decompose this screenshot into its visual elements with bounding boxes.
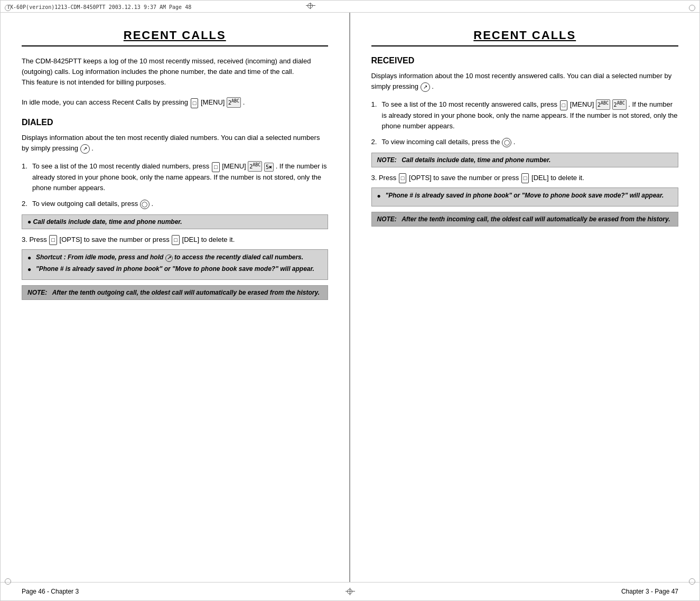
received-steps: 1. To see a list of the 10 most recently… [371, 99, 679, 147]
corner-mark-tl [5, 5, 11, 11]
dialed-bullet-2: ● "Phone # is already saved in phone boo… [27, 265, 322, 274]
footer-left: Page 46 - Chapter 3 [22, 588, 79, 595]
corner-mark-br [689, 578, 695, 585]
corner-mark-bl [5, 578, 11, 585]
menu-icon-right-step1: □ [560, 100, 568, 110]
shortcut-icon: ↗ [165, 255, 173, 262]
received-bullets-box: ● "Phone # is already saved in phone boo… [371, 187, 679, 206]
right-column: RECENT CALLS RECEIVED Displays informati… [350, 13, 700, 582]
dialed-bullet-1: ● Shortcut : From idle mode, press and h… [27, 253, 322, 262]
top-bar: TX-60P(verizon)1213-CDM-8450PTT 2003.12.… [1, 1, 699, 13]
received-step3: 3. Press □ [OPTS] to save the number or … [371, 173, 679, 183]
opts-icon-left: □ [49, 235, 57, 245]
received-note2: NOTE: After the tenth incoming call, the… [371, 212, 679, 227]
del-icon-right: □ [521, 173, 529, 183]
menu-icon-left: □ [191, 98, 199, 108]
left-column: RECENT CALLS The CDM-8425PTT keeps a log… [1, 13, 350, 582]
received-note1: NOTE: Call details include date, time an… [371, 153, 679, 167]
send-icon-dialed: ↗ [80, 144, 90, 154]
footer-right: Chapter 3 - Page 47 [621, 588, 678, 595]
received-bullet-1: ● "Phone # is already saved in phone boo… [377, 191, 673, 201]
opts-icon-right: □ [399, 173, 407, 183]
send-icon-received: ↗ [421, 82, 430, 92]
kbd-2abc-r1: 2ABC [596, 99, 610, 110]
content-area: RECENT CALLS The CDM-8425PTT keeps a log… [1, 13, 699, 582]
right-title: RECENT CALLS [371, 29, 679, 46]
intro-text: The CDM-8425PTT keeps a log of the 10 mo… [22, 56, 328, 88]
received-desc: Displays information about the 10 most r… [371, 71, 679, 92]
kbd-2abc-r2: 2ABC [612, 99, 627, 110]
dialed-desc: Displays information about the ten most … [22, 133, 328, 154]
kbd-2abc-1: 2ABC [227, 97, 241, 108]
dialed-title: DIALED [22, 118, 328, 127]
dialed-note2: NOTE: After the tenth outgoing call, the… [22, 285, 328, 300]
received-title: RECEIVED [371, 56, 679, 65]
dialed-step-1: 1. To see a list of the 10 most recently… [22, 161, 328, 193]
left-title: RECENT CALLS [22, 29, 328, 46]
footer-bar: Page 46 - Chapter 3 Chapter 3 - Page 47 [1, 582, 699, 600]
dialed-step3: 3. Press □ [OPTS] to save the number or … [22, 234, 328, 245]
dialed-steps: 1. To see a list of the 10 most recently… [22, 161, 328, 209]
kbd-5: 5✖ [264, 163, 274, 172]
corner-mark-tr [689, 5, 695, 11]
received-step-2: 2. To view incoming call details, press … [371, 137, 679, 147]
dialed-step-2: 2. To view outgoing call details, press … [22, 199, 328, 209]
topbar-text: TX-60P(verizon)1213-CDM-8450PTT 2003.12.… [7, 4, 191, 10]
dialed-note1: ● Call details include date, time and ph… [22, 214, 328, 229]
dialed-bullets-box: ● Shortcut : From idle mode, press and h… [22, 249, 328, 280]
send-icon-step2-left: ◯ [140, 200, 150, 209]
received-step-1: 1. To see a list of the 10 most recently… [371, 99, 679, 132]
send-icon-step2-right: ◯ [502, 138, 511, 147]
del-icon-left: □ [172, 235, 180, 245]
kbd-2abc-2: 2ABC [248, 161, 262, 172]
menu-icon-step1: □ [212, 162, 220, 172]
idle-access-text: In idle mode, you can access Recent Call… [22, 97, 328, 108]
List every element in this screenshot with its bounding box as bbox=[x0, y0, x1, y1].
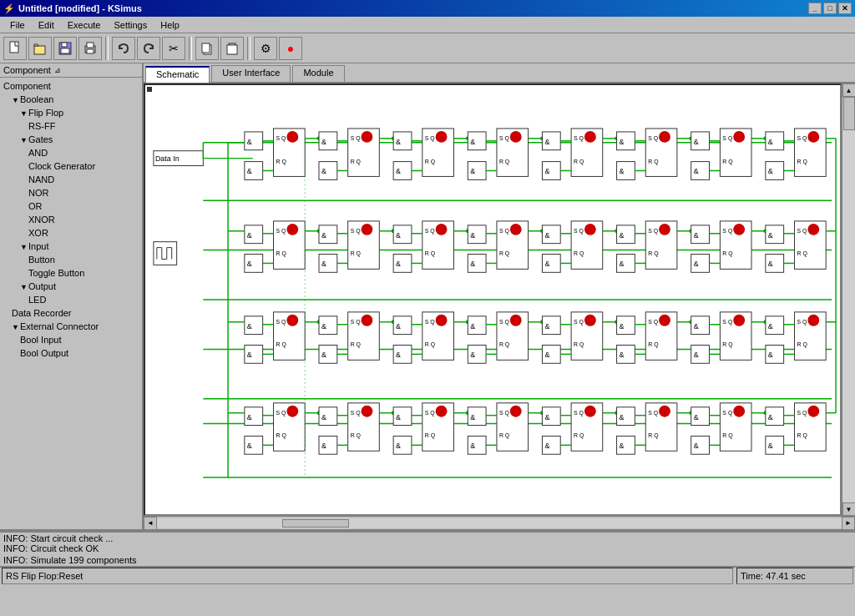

— What you should do —
Repeat every entry above exactly as written and omit any pictures it holds.

— Response —
decompose this screenshot into its visual elements with bounding boxes.
received-steps: 1. To see a list of the 10 most recently… [371, 99, 679, 147]
corner-mark-tl [5, 5, 11, 11]
dialed-bullet-2: ● "Phone # is already saved in phone boo… [27, 265, 322, 274]
footer-left: Page 46 - Chapter 3 [22, 588, 79, 595]
corner-mark-br [689, 578, 695, 585]
corner-mark-bl [5, 578, 11, 585]
menu-icon-right-step1: □ [560, 100, 568, 110]
shortcut-icon: ↗ [165, 255, 173, 262]
received-bullets-box: ● "Phone # is already saved in phone boo… [371, 187, 679, 206]
right-column: RECENT CALLS RECEIVED Displays informati… [350, 13, 700, 582]
dialed-bullet-1: ● Shortcut : From idle mode, press and h… [27, 253, 322, 262]
top-bar: TX-60P(verizon)1213-CDM-8450PTT 2003.12.… [1, 1, 699, 13]
received-step3: 3. Press □ [OPTS] to save the number or … [371, 173, 679, 183]
opts-icon-left: □ [49, 235, 57, 245]
received-note2: NOTE: After the tenth incoming call, the… [371, 212, 679, 227]
del-icon-right: □ [521, 173, 529, 183]
menu-icon-left: □ [191, 98, 199, 108]
left-column: RECENT CALLS The CDM-8425PTT keeps a log… [1, 13, 350, 582]
received-note1: NOTE: Call details include date, time an… [371, 153, 679, 167]
send-icon-dialed: ↗ [80, 144, 90, 154]
footer-right: Chapter 3 - Page 47 [621, 588, 678, 595]
received-bullet-1: ● "Phone # is already saved in phone boo… [377, 191, 673, 201]
opts-icon-right: □ [399, 173, 407, 183]
send-icon-received: ↗ [421, 82, 430, 92]
kbd-2abc-r1: 2ABC [596, 99, 610, 110]
content-area: RECENT CALLS The CDM-8425PTT keeps a log… [1, 13, 699, 582]
right-title: RECENT CALLS [371, 29, 679, 46]
intro-text: The CDM-8425PTT keeps a log of the 10 mo… [22, 56, 328, 88]
received-desc: Displays information about the 10 most r… [371, 71, 679, 92]
kbd-2abc-r2: 2ABC [612, 99, 627, 110]
dialed-desc: Displays information about the ten most … [22, 133, 328, 154]
kbd-2abc-1: 2ABC [227, 97, 241, 108]
dialed-title: DIALED [22, 118, 328, 127]
dialed-note2: NOTE: After the tenth outgoing call, the… [22, 285, 328, 300]
received-title: RECEIVED [371, 56, 679, 65]
dialed-step-1: 1. To see a list of the 10 most recently… [22, 161, 328, 193]
left-title: RECENT CALLS [22, 29, 328, 46]
footer-bar: Page 46 - Chapter 3 Chapter 3 - Page 47 [1, 582, 699, 600]
dialed-step3: 3. Press □ [OPTS] to save the number or … [22, 234, 328, 245]
dialed-steps: 1. To see a list of the 10 most recently… [22, 161, 328, 209]
kbd-5: 5✖ [264, 163, 274, 172]
corner-mark-tr [689, 5, 695, 11]
received-step-2: 2. To view incoming call details, press … [371, 137, 679, 147]
dialed-step-2: 2. To view outgoing call details, press … [22, 199, 328, 209]
topbar-text: TX-60P(verizon)1213-CDM-8450PTT 2003.12.… [7, 4, 191, 10]
dialed-note1: ● Call details include date, time and ph… [22, 214, 328, 229]
dialed-bullets-box: ● Shortcut : From idle mode, press and h… [22, 249, 328, 280]
send-icon-step2-left: ◯ [140, 200, 150, 209]
received-step-1: 1. To see a list of the 10 most recently… [371, 99, 679, 132]
send-icon-step2-right: ◯ [502, 138, 511, 147]
del-icon-left: □ [172, 235, 180, 245]
kbd-2abc-2: 2ABC [248, 161, 262, 172]
menu-icon-step1: □ [212, 162, 220, 172]
idle-access-text: In idle mode, you can access Recent Call… [22, 97, 328, 108]
List every element in this screenshot with its bounding box as bbox=[x0, y0, x1, y1].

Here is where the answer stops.